Hopi Cookery, by Juanita Tiger Kavena. ‘A compendium of more than 100 authentic recipes of the peace-loving Hopis’ says the book cover.  Recipes include Pinto Beans with Watermelon Seeds, Blue Corn Dumplings-and Piki-, the famous tissue-thin cornbread of the Hopiit.

Colonial

Old New Orleans Cooking (I’m researching the identity of the author)- This modest 60 page volume from the first half of the 1900s contains ‘hundreds of secret recipes that helped this historic city to establish its fame.  I received a photo-copy of the fragile volume in 16 double-sided pages.  From Jambalaya and Crayfish Bisque, to 3 kinds of Pralines, you had better believe this is authentic, old-school N’awlins cooking.

Groundbreaking publications (19/20Centuries)

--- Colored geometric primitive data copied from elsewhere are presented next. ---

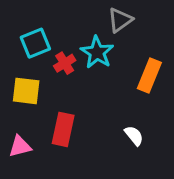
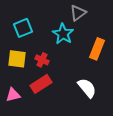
red cross: (65, 63) -> (42, 60), moved, turned -32
red rectangle: (63, 129) -> (41, 84), turned 45
white semicircle: (134, 136) -> (87, 88), size x1.5

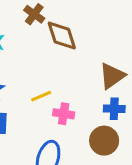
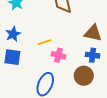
brown triangle: (112, 76) -> (93, 33), turned 42

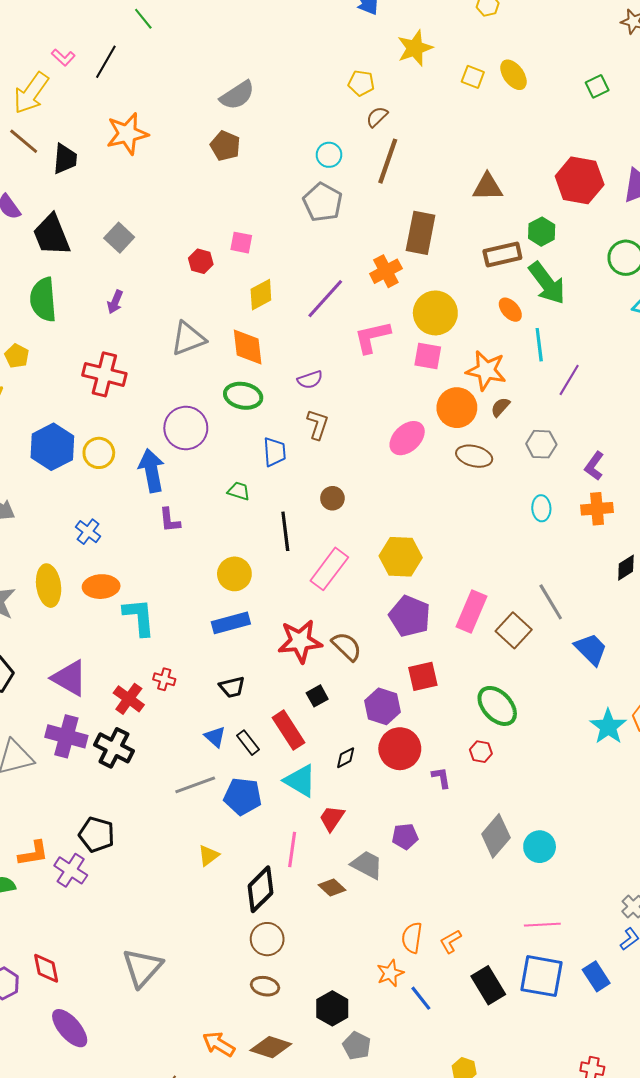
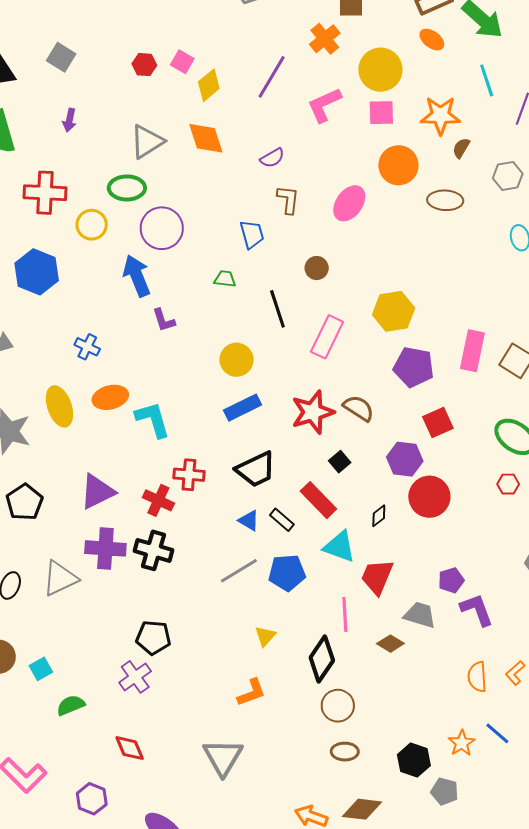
pink square: (241, 243) -> (182, 62), moved, turned 30
orange ellipse: (510, 310) -> (432, 40), moved
red cross: (104, 374) -> (45, 193), moved
green ellipse: (243, 396) -> (127, 188), moved
orange circle: (457, 408) -> (398, 165), moved
pink ellipse: (407, 438) -> (349, 203), moved
yellow circle: (99, 453) -> (92, 225), moved
purple triangle: (69, 678) -> (97, 492), turned -45
red cross: (164, 679) -> (189, 475), size x1.4
black trapezoid: (232, 687) -> (256, 469), size x1.6
purple L-shape: (441, 778) -> (477, 610), moved, size x1.6
red trapezoid: (332, 818) -> (377, 577), size x1.4
orange L-shape: (33, 853) -> (251, 692), moved
purple cross: (71, 870) -> (135, 677), turned 32
red diamond: (46, 968) -> (130, 748), moved
orange star: (390, 973) -> (462, 743), moved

Miss Beecher’s Domestic Receipt-Book (1846), Catharine E. Beecher.  By an American writer, suffragist,  anti-slavery activist, proponent of Kindergarten education and a member of one of the most prominent families of the era.  An authoritative volume of early American cookery, with no index or illustrations.

Classic American

Farm Journal’s Country Cookbook (Revised, Enlarged Edition), by the Food Editors of the Farm Journal, ed. Nell B. Nichols.  When you think about old-fashion American country food, this is one of the sources you would be well-advised to seek.  It can often be found in a good used-bookstore for a pittance, and it will turn out a rich selection of history and know-how.

Comprehensive Cuisine

The Jewish-American Kitchen, Raymond Sokolov.  I have pored over this beautiful and interesting recipe book- and I have referred to it elsewhere on this blog- namely when I overcame my fear of making Chopped Liver.  It is almost a coffee table book, with big, beautiful photos, clear writing, and amusing style.

Vegetarian

the vegetarian epicure, by anna thomas.  The title and author may appear in modest, lower-case letters, but this is a collection of 262 recipes that made itself known in CAPITAL LETTERS, since it appeared in the early 1970s.   It’s smart, sophisticated, down-home and international all at the same time.

Baking

World Sourdoughs from Antiquity, by Ed Wood.  This is  a history of cuisine and an actual cookbook.  Lots of amazing recipes, as well as a culinary reconstruction of  both ancient and early modern bread making techniques.

World Food

The Thousand Recipe Chinese Cookbook, Gloria Bley Miller.  Craig Claiborne, a famed restaurant critic and gastronomic writer for the New York Times, said of this book, “A labor of Love…Should be treasured by anyone with a serious interest in the Chinese cuisine.”  He’s right.  True Bird’s Nest Soup?  Ten Precious Rice?  Braised Porkballs & Lilly Buds?  It’s all here.  I used to live in China for a half-year, and I did manage to learn some cooking techniques and recipes- but that was merely scratching the surface.

Reference

Wild Plant Family Cookbook, by Particia K. Armstrong.   This book seems to be 1/2 reference, 1/2 actual cookbook; and it is a staggering achievement.  It features and highlights wild foods from the Midwest of the United States- foods that have been consumed here by Native Peoples for thousands of years before colonization.

Desserts

Biscuits & Slices; and a bonus volume:  The Big Book of Beautiful Biscuits, from the Australian Women’s Weekly Home Library.  These large sturdy paperback editions reflect an aspect of- and love for sweets that are unique to English sensibilities- these cookies and bars are appropriate for High Tea, after-school and midnight snacks.  Some metric measurements (see below).

Food Writers

Kitchen Confidential, Adventures in the Culinary Underbelly, Anthony Bourdain.  This book became a literal and literary overnight sensation.  And anyone who has watched Chef Bourdain’s TV series (No Reservations) will see that this nearly world-weary, brilliant funny foodie is a formidable figure in world food consciousness. 

Quirks

Metric Cooking for Beginners, Binevera Barta.  Liters, mL, grams, kilograms and Celsius in your recipes bumming you out?  I found this instruction guide-cum-recipe manual from the 1970s  for a dollar at a used bookstore.  I do have a combination kitchen weight scale that I use, and some of my measuring implements also show metric gradations.  If you use international recipe sources at all, some are strictly metric.  You can always get yourself a metric calculator too- that might actually be easier, but it can set you back US$40 (cf http://www.amazon.com/gp/product/B000FONJN6?ie=UTF8&tag=sciencemadesimpl&linkCode=as2&camp=1789&creative=9325&creativeASIN=B000FONJN6 )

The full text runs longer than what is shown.